EXTRACTED ENTRIES below:

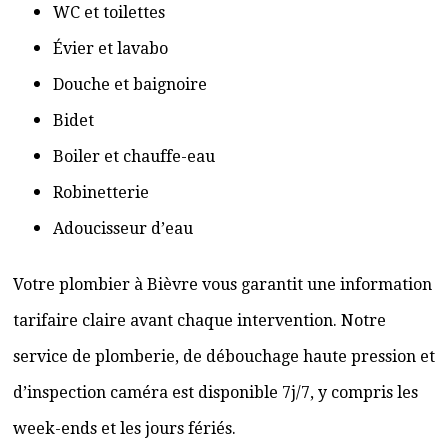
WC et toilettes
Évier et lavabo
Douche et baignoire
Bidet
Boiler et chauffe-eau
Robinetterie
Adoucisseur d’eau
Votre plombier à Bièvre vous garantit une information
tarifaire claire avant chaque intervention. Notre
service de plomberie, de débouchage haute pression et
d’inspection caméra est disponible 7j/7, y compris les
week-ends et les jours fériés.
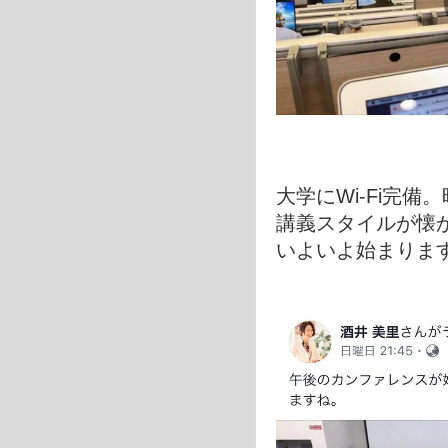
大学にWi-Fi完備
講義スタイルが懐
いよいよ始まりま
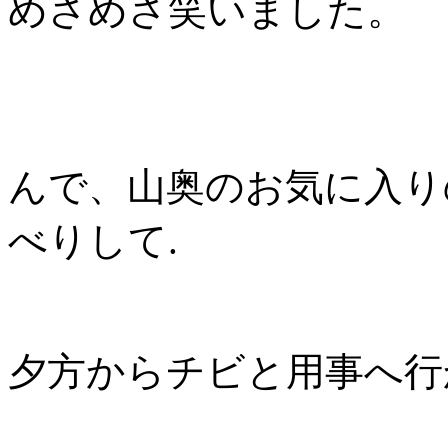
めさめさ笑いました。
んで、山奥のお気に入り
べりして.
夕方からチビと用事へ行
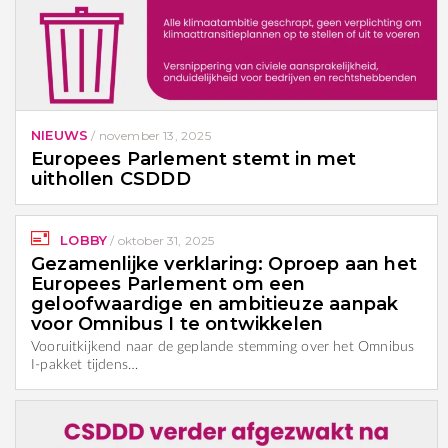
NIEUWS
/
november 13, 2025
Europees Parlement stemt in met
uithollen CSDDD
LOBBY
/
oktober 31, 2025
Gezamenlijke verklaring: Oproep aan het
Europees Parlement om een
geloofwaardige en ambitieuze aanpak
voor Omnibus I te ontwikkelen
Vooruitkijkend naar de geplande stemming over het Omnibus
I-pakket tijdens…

End of EXTRACTED ENTRIES.
EXTRACTED ENTRIES below:

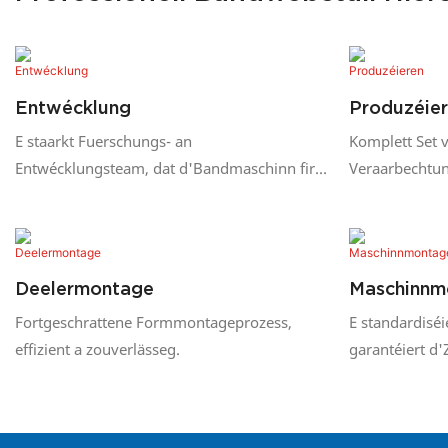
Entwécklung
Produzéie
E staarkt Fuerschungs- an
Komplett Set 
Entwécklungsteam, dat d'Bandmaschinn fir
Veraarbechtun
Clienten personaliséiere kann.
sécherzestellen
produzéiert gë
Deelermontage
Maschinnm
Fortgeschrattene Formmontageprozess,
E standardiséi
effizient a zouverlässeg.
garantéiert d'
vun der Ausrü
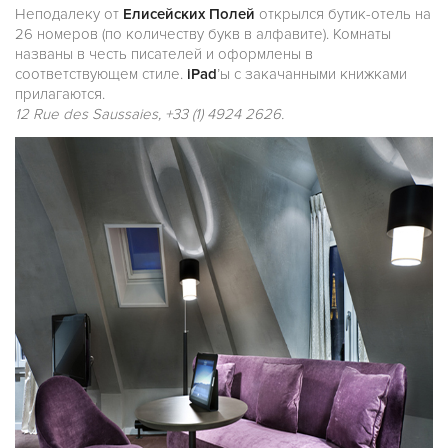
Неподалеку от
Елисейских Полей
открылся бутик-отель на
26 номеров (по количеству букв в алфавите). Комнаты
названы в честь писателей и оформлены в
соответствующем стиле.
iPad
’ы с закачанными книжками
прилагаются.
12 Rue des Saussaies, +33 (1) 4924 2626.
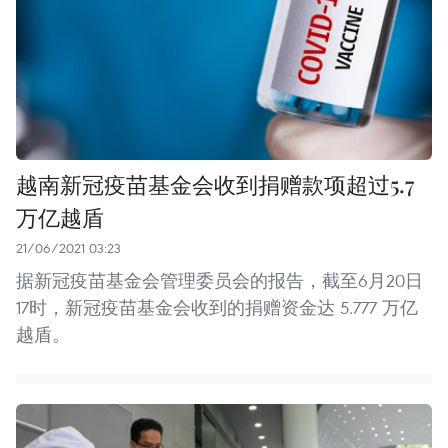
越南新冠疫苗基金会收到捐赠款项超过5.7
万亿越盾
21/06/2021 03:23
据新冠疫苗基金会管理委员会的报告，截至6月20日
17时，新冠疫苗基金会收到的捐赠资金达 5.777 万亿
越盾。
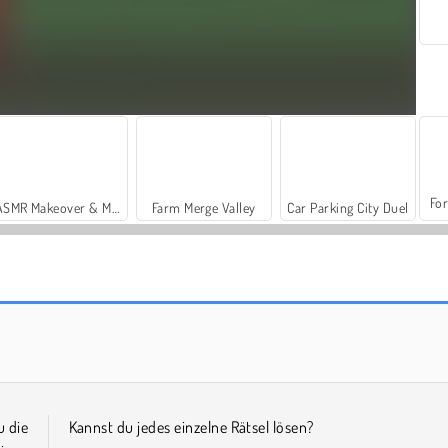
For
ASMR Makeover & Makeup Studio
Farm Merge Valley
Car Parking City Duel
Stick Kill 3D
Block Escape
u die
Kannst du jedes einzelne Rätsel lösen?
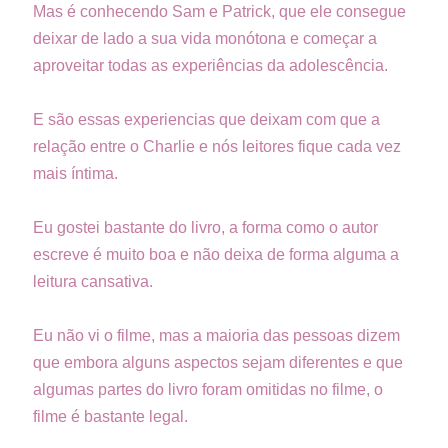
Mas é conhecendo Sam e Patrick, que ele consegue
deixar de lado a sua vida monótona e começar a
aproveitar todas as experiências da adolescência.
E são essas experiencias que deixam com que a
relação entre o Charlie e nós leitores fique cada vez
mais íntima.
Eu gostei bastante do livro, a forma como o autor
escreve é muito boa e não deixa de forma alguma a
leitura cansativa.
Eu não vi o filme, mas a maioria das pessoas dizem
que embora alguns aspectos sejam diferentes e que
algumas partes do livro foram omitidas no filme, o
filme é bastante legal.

End of EXTRACTED ENTRIES.

◆ WHAT TO WORK ON ◆
Please report all lines in the entries where "bastante" appears.

◆ RESPONSE BELOW ◆
Eu gostei bastante do livro, a forma como o autor
filme é bastante legal.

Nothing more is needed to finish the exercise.